• _Aim of the task_
Beginning at the line containing "Stellenangebote" and continuing to the end of the records below, give each line again exactly as it stands, and only those lines.

• _Source records_
◆ ◆ ◆
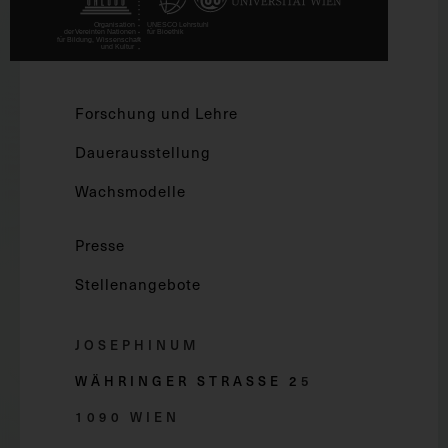
Forschung und Lehre
Dauerausstellung
Wachsmodelle
Presse
Stellenangebote
JOSEPHINUM
WÄHRINGER STRASSE 2
5
1090 WIEN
◆ ◆ ◆
• _Solution to this exercise_
Stellenangebote
JOSEPHINUM
WÄHRINGER STRASSE 2
5
1090 WIEN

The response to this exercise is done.